*** Opening of Data listing ***

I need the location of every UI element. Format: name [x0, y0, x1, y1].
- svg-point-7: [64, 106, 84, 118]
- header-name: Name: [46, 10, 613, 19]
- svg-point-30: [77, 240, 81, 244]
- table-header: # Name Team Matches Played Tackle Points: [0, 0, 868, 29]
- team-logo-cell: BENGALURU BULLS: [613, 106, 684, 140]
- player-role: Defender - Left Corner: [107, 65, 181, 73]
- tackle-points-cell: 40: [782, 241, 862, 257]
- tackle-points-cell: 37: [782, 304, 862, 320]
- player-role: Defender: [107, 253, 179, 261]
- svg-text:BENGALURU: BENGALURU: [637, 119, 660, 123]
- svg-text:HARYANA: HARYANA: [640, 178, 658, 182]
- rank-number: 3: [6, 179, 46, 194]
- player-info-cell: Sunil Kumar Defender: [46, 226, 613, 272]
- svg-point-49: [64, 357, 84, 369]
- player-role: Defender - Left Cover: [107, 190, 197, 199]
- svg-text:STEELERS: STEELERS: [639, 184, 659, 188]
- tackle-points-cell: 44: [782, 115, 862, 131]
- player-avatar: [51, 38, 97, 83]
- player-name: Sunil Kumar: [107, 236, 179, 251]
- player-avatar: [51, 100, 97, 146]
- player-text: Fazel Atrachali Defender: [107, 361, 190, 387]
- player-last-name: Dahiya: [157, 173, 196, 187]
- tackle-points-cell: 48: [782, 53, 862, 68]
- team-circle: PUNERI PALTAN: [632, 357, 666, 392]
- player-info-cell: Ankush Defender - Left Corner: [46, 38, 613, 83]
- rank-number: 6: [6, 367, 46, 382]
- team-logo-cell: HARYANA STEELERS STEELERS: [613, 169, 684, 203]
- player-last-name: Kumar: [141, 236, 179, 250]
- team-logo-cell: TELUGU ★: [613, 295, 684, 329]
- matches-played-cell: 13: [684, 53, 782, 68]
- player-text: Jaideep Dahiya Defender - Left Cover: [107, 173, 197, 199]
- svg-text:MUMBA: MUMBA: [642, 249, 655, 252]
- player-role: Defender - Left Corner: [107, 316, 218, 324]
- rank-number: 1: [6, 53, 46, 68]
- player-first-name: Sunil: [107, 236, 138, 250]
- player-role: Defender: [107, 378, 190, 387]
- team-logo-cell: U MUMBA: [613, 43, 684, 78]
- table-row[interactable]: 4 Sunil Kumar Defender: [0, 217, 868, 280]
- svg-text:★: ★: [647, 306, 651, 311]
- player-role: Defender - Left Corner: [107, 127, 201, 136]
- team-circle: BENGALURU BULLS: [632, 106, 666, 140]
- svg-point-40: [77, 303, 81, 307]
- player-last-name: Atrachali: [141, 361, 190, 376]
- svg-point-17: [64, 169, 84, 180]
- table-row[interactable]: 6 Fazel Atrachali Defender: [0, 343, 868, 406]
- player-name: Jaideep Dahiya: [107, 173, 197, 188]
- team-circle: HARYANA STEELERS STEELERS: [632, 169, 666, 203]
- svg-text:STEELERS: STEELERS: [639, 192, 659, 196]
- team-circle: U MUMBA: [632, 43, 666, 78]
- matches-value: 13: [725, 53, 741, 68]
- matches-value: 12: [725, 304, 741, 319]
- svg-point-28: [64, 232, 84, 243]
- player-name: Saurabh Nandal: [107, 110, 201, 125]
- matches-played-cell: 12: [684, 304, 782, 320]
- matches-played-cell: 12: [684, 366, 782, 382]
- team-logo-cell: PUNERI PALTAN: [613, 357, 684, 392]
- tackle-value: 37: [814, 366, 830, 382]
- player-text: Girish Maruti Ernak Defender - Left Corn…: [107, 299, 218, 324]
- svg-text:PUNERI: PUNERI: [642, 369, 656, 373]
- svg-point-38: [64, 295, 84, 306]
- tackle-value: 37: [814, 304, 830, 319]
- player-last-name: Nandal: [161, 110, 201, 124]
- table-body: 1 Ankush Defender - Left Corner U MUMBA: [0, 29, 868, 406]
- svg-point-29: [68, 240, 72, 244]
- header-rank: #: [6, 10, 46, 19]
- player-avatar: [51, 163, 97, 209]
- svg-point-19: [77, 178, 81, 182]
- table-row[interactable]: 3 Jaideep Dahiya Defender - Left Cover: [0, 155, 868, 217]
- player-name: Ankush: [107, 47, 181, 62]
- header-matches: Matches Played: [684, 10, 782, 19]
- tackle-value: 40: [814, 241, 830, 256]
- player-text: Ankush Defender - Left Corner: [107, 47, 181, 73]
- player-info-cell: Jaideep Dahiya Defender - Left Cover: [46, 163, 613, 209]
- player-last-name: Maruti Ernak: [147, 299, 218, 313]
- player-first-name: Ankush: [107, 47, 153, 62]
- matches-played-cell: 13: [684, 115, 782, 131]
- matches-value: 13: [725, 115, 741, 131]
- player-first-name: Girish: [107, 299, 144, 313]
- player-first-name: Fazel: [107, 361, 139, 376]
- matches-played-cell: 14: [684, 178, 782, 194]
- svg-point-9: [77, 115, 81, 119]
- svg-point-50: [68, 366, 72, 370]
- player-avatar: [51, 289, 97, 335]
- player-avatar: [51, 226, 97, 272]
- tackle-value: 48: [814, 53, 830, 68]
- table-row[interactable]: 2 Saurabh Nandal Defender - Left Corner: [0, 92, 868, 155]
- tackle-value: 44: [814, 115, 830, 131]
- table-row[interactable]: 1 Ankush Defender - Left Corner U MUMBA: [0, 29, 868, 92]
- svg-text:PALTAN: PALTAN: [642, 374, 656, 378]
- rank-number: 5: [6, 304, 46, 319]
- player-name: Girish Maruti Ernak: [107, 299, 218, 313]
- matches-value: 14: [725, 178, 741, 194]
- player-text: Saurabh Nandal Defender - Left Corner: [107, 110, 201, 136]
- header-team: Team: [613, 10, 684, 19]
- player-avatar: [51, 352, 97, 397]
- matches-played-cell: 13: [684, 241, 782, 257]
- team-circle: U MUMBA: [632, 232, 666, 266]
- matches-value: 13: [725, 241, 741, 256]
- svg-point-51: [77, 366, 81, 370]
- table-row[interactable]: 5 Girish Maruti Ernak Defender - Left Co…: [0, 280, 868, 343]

*** Close of Data listing ***

**Try it:** Which lines in the records above contain the word "circle"? Copy each one.

**Your response:**
- team-circle: PUNERI PALTAN: [632, 357, 666, 392]
- team-circle: BENGALURU BULLS: [632, 106, 666, 140]
- team-circle: HARYANA STEELERS STEELERS: [632, 169, 666, 203]
- team-circle: U MUMBA: [632, 43, 666, 78]
- team-circle: U MUMBA: [632, 232, 666, 266]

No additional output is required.